Com a suspensão das atividades da Associação de Futsal Pontagrossense (AFP), a ‘Era Baiano’ chegou ao final em Ponta Grossa. O experiente treinador ficou no comando da modalidade por dois anos. Para o técnico - considerado um dos principais nomes do estado - a reconstrução do futsal no município só será possível com bom planejamento e gestão. Isso inclui, segundo Baiano, tanto a equipe profissional quanto categorias de base.


“Não podemos esperar mais nada desta modalidade em Ponta Grossa se não houver investimento. O que precisa ser feito é buscar parcerias para que o futsal possa voltar e representar bem a cidade”, opina.


A Lei Federal de Incentivo ao Esporte tem sido a principal ferramenta de sustentação dos esportes de alto rendimento no país.

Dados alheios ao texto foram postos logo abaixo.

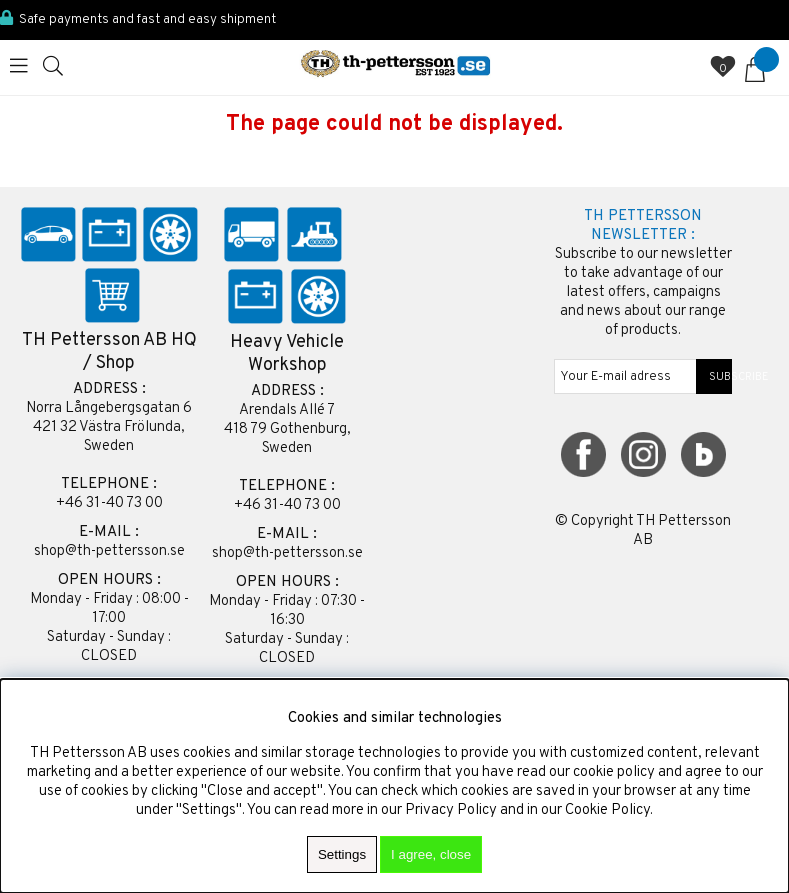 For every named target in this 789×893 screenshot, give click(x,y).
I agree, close (431, 854)
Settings (342, 854)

Com a elaboração de projetos e captação de recursos junto a empresas privadas é possível manter as categorias de base e o time profissional.


Baiano cita o exemplo de outras cidades que permanecem em competições oficiais através desses projetos. A expectativa do treinador é que Ponta Grossa tenha o apoio do Poder Público para conseguir aprovação no Ministério do Esporte.


“Existem bons projetos.de captação de recursos através de Incentivo ao Esporte. Porém é necessária a ajuda política para aprovação. Precisamos do Poder Público para auxiliar de todas as maneiras possíveis. É como fazem as outras cidades”, destaca.


Sobre as categorias de base, Baiano se preocupa com a falta de continuidade. “Nas próprias categorias de base são alguns colégios e alguns abnegados que trabalham com crianças. Chega na categoria do Juventude, por exemplo, e já não existe continuidade do trabalho. Sei que teremos o futsal feminino ainda, mas elas também passam muitas vezes pelo mesmo problema”, aponta Baiano.